What a winter this one has been. Kicking my behind. So many things to watch and remedy and fix and work from scratch.
California has been nothing short of a constant adventure, sometimes amazing, sometimes harsh. No weak person stays in California, this is still the wild west, and I am still here, on a crash course to get stronger.
When I was about to move, almost years ago, I saw a quote that said something like "California will either bless you or destroy you". I wish I could find this quote but I can't, and that was the idea. I have to say I have experienced both. I've had to re-birth myself here. Kali-nature, indeed. I'm still here. Still hanging. Building new things again, pushing further, and things are flowing better now in some ways, and still kicking my behind in other ways. I embrace it all b/c the alternative is not an enticing as this.
I spend my days planning what I can do in that day before the daylight dwindles. Since it's rainy, it's never really bright except for short times during the mornings. I am surrounded by fog most days, which I love.

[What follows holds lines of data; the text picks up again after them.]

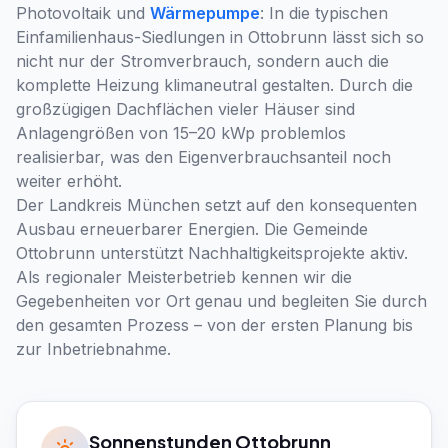
Photovoltaik und
Wärmepumpe
: In die typischen
Einfamilienhaus-Siedlungen in Ottobrunn lässt sich so
nicht nur der Stromverbrauch, sondern auch die
komplette Heizung klimaneutral gestalten. Durch die
großzügigen Dachflächen vieler Häuser sind
Anlagengrößen von 15–20 kWp problemlos
realisierbar, was den Eigenverbrauchsanteil noch
weiter erhöht.
Der Landkreis München setzt auf den konsequenten
Ausbau erneuerbarer Energien. Die Gemeinde
Ottobrunn unterstützt Nachhaltigkeitsprojekte aktiv.
Als regionaler Meisterbetrieb kennen wir die
Gegebenheiten vor Ort genau und begleiten Sie durch
den gesamten Prozess – von der ersten Planung bis
zur Inbetriebnahme.
Sonnenstunden
Ottobrunn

The trees are filled with bright green moss, and I have made bird friends again. It was so easy this time. Good thing b/c I had to leave my friend birds at the other place, and it made me sad. I had no way of telling them I was leaving. I know they kept going to my door to ask for food, and I know no one was there to give and the only ones there didn't care. They told me to stop feeding birds long before I moved; I did not obey and fed them anyway when no human was looking.
I thought I would miss certain things about that place but no. We overstayed, so I gladly moved on and love where I am, despite hardships.
I am coming back to art soon. I can't wait. Just need the weather to become a bit warmer. I can't even think properly in this cold, much less work on pretty art making. I just can't. Not yet.